Remark: It has been conjectured that there are infinitely many primes of the shape $x^2+1$. There is considerable numerical evidence that the conjecture is true. In that case there are infinitely many primes $p$ such that $\varphi(p)$ is a perfect square.

Answer 2

The process of finding perfect squares among odd numbers, is similar to that of finding things perfect numbers. I should imagine there are an infinite number of these things, though.

For example, the totient of 7 is 6. You then just have to find eg a prime of the form $6n^2+1$, such as $97$, and the totient of $7\cdot 97$ is itself a square. Also, since $601 = 6\cdot 10^2+1$, so is the product of any two of these numbers, like $4207$, which gives $60^2$. These can be multiplied by any even power, such as $7^3$ has a totient of $7^2 \cdot 6$.

One notes that any prime of the form of $n^2+1$ has a square totient, as does multiplying this by any of the numbers found above.

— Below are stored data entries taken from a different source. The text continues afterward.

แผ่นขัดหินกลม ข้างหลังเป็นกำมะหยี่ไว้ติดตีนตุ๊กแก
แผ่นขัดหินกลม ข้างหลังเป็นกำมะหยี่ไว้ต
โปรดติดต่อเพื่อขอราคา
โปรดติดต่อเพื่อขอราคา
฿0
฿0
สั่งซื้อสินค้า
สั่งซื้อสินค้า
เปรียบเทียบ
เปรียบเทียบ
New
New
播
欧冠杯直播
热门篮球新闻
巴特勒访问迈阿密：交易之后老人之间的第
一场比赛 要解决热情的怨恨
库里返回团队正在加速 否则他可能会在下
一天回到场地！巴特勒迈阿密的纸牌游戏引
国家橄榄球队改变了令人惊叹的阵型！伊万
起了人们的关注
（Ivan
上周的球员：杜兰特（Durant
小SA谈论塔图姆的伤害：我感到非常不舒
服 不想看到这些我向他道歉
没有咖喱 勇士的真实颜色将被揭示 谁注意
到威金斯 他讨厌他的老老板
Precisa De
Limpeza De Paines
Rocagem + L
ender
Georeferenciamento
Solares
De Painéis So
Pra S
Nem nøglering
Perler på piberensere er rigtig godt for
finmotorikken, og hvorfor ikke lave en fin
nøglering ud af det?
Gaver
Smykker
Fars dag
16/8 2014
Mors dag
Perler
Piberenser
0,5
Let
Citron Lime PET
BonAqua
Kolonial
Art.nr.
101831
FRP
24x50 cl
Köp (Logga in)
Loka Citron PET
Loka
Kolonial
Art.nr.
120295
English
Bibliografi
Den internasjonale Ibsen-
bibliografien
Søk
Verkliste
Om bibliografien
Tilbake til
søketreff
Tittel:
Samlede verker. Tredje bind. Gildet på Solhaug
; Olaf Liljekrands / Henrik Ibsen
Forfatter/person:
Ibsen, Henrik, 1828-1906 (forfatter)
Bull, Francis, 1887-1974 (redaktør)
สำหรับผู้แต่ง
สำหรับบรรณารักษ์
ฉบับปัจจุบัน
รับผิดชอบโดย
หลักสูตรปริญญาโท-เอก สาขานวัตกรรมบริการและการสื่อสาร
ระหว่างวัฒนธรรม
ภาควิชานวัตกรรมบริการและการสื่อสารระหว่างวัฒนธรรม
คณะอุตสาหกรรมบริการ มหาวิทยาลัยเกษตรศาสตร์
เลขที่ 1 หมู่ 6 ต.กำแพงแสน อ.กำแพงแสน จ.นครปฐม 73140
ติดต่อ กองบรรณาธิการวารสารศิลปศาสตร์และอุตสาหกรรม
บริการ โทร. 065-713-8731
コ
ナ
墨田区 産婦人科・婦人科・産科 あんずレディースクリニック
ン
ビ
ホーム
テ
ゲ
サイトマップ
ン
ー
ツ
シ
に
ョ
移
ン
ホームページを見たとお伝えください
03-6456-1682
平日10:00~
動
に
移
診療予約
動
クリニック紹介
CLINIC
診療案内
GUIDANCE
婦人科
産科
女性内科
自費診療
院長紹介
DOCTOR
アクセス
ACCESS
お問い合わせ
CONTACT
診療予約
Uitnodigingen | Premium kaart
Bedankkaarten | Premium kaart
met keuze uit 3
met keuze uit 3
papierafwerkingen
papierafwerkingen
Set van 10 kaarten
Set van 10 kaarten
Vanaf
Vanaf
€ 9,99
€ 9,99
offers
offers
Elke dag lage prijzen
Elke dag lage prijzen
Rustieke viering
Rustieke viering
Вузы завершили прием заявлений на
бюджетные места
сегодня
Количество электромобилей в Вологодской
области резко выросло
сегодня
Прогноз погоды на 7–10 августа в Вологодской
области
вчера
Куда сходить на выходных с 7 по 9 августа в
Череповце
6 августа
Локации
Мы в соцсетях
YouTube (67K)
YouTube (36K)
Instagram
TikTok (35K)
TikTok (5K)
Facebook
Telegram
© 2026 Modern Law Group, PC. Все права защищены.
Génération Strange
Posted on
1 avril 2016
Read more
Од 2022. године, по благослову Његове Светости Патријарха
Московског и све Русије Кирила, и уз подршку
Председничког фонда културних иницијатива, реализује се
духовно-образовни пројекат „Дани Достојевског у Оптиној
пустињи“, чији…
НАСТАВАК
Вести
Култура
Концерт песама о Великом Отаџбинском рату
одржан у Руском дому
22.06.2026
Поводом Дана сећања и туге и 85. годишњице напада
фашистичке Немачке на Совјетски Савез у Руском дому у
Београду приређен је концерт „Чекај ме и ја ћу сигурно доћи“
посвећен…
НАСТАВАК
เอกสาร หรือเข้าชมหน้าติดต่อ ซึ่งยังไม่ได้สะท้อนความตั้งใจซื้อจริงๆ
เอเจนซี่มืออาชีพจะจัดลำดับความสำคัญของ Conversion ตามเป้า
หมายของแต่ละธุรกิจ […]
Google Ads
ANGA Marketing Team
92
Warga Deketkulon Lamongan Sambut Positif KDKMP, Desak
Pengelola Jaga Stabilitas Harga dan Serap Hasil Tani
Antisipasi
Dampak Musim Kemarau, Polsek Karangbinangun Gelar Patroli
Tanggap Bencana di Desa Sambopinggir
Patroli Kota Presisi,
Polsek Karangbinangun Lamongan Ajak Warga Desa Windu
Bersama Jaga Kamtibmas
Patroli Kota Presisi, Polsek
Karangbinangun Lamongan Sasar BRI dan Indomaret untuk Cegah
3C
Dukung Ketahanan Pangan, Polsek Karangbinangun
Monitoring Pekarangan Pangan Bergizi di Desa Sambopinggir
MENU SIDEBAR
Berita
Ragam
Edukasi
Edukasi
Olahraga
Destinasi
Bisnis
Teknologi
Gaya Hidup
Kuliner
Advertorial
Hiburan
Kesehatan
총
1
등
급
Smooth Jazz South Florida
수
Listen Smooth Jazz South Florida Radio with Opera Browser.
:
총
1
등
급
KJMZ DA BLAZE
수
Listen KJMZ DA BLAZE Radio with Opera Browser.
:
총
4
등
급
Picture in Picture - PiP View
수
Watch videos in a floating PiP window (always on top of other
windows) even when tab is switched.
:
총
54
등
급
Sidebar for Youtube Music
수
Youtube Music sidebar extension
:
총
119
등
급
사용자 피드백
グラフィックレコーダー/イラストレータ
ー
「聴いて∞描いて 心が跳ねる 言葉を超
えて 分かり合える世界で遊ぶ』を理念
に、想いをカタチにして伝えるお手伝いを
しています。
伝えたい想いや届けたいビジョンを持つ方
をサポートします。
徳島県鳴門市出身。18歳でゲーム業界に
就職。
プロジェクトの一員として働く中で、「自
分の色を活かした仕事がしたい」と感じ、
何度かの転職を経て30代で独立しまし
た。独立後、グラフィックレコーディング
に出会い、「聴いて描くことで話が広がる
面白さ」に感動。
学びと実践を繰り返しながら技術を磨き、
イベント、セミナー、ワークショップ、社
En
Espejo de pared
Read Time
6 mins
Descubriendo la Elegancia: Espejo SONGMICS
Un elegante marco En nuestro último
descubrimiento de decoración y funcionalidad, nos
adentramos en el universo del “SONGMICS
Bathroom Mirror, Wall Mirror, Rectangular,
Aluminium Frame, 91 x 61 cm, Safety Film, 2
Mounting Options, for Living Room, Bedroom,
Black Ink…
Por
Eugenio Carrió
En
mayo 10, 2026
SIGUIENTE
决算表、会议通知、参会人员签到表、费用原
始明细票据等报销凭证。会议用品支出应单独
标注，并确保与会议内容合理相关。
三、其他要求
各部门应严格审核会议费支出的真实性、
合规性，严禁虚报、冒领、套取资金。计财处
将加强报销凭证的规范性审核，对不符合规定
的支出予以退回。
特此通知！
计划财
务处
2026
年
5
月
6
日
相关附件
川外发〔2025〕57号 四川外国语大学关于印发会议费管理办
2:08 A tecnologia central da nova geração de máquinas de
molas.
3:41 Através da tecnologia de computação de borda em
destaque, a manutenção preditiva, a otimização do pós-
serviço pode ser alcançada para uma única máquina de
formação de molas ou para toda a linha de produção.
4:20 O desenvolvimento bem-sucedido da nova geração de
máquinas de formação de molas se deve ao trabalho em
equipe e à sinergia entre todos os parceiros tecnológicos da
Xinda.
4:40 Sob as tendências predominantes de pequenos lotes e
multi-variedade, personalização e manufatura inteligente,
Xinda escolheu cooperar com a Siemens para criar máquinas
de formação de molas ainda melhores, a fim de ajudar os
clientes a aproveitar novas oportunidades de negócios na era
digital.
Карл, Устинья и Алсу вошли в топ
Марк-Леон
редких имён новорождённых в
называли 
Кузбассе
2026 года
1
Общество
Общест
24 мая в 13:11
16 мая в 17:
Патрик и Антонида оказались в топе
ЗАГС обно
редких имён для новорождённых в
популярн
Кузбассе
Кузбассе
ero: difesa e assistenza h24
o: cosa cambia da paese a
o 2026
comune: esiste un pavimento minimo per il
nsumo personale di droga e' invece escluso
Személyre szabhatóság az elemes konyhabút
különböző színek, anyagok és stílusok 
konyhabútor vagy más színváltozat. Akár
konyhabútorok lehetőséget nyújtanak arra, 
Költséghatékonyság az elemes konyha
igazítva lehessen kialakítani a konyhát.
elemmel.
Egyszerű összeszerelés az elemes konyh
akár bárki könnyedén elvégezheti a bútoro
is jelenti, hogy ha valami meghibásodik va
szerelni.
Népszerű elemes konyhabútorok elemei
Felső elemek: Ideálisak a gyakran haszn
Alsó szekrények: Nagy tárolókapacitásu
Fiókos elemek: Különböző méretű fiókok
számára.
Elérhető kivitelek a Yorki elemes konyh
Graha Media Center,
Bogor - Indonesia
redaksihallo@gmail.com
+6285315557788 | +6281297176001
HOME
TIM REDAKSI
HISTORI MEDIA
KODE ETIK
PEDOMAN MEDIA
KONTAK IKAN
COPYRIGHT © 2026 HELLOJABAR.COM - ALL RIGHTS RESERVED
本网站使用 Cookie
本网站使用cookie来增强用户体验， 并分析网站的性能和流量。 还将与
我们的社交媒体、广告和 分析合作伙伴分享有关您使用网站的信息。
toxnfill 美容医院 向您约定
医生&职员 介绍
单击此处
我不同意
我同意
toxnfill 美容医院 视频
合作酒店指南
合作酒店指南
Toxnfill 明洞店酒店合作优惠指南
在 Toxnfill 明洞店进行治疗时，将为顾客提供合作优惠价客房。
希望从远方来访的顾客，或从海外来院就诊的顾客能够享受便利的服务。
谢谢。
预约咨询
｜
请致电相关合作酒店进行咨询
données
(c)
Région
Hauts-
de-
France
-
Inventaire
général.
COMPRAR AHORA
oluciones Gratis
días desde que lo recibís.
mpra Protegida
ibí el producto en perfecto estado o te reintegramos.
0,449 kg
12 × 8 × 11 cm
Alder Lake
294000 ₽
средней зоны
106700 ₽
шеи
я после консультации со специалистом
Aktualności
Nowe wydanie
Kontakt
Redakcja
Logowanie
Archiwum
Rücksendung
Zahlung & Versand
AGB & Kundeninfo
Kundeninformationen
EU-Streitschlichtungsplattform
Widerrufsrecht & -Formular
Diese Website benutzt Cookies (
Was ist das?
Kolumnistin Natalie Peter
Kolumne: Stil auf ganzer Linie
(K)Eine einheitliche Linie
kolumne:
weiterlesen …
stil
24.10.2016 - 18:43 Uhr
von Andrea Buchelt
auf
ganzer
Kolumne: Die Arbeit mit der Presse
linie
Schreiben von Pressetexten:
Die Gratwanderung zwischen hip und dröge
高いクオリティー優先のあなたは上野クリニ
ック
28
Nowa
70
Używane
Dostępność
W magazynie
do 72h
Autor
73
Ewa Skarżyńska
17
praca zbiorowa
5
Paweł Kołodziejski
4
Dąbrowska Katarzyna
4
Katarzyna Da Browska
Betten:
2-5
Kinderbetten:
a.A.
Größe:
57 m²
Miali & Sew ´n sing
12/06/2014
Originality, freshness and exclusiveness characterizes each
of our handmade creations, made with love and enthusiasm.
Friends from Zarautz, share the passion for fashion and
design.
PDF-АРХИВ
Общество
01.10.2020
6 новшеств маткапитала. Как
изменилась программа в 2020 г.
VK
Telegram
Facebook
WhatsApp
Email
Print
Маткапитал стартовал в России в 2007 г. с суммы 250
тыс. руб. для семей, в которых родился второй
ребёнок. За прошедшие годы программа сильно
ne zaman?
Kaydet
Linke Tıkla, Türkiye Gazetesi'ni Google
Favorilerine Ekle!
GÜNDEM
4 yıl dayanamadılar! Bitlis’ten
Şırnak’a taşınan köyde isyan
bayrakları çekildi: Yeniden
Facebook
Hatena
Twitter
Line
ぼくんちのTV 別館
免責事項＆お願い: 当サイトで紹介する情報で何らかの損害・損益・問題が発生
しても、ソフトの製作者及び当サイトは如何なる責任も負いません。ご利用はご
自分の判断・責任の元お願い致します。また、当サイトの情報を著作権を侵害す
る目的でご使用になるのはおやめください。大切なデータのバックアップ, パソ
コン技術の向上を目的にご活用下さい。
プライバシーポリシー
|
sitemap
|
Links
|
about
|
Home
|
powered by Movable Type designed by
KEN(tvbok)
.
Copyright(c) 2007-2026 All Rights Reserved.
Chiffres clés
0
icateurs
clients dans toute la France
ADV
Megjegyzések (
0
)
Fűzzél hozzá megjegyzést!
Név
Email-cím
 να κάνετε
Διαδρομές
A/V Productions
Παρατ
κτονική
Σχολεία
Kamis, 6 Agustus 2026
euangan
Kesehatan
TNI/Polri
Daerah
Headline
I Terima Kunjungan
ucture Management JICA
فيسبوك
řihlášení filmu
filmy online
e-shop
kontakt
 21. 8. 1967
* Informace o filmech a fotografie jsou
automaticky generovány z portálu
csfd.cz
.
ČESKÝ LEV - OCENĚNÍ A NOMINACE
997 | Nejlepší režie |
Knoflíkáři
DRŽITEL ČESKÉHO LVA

Even if one supposes powers, one can find examples, like $3^2$, whose totient is 6. Since these are identical with the previous example, then the totient of say $63$ is $6^2$, and so forth.

Answer 3

Take any $p=n^2+1$, $p$ is prime, $n>2$ is natural number. It's clear that $p$ is odd. Now, I have a lemma stating that $ \forall p = n^2+1, \phi(p^{2k+1})=(p-1)*p^{2k}$. Let's prove this lemma by induction:

For $k=0$ and $p=n^2+1$, as $p$ is prime, $\phi(p^{2k+1}) = \phi(p)= p-1$

Now, assume the lemma is true with k. Check out what's gonna happen with k+1?

$p^{2(k+1)+1} = p^{2k+3}$

Think about the numbers which divides $p^{2k+3}$. As $p$ is prime, the only numbers which are relatively prime with $p^{2k+3}$ are the ones that can be divided by $p$. We know that the number of the ones which are smaller than $p^{2k+1}$ is $(p-1)*p^{2k}$ with the assumption of induction. And the number of numbers between $p^{2k+1}$ and $p^{2k+3}$ is $p^{2k+3}-p^{2k+1}$, in total. The ratio of being relatively prime with $p^{2k+3}$ is $(p-1)/p$. Then the number of numbers which are not relatively prime with $p^{2k+3}$ and between $p^{2k+1}$ and $p^{2k+3}$ is:

$$[(p^{2k+3}-p^{2k+1})*(p-1)]/p$$ $$= [p^{2k+1}*(p^2-1)*(p-1)]/p $$ $$= p^{2k} *(p-1)^2 * (p+1) $$

Now add this to the number of the ones that smaller than $p^{2k+1}$, which is $(p-1)*p^{2k}$, we have:

$$[(p-1)*p^{2k}] + p^{2k} *(p-1)^2 * (p+1)$$ $$ =p^{2k}*(p-1)*[(p-1)*(p+1)+1] $$ $$ = p^2k*(p-1)*[p^2-1+1]$$ $$ = p^{2k}*(p-1)*p^2$$ $$ = p^{2k+2}*(p-1)$$ $$ = p^{2(k+1)}*(p-1)$$

This is the proof of the lemma.

Now, it's clear that $(p-1)*(p^{2k})=n^2*p^{2k}$ is a perfect square. If we assume that some number m is the maximum number such that $\phi(m)$ is a perfect square, because we could find a number $p^{2k+1} > m$ in every time, this assumption would be wrong. Then, ϕ(n) is a perfect square for infinitely many numbers of odd numbers n.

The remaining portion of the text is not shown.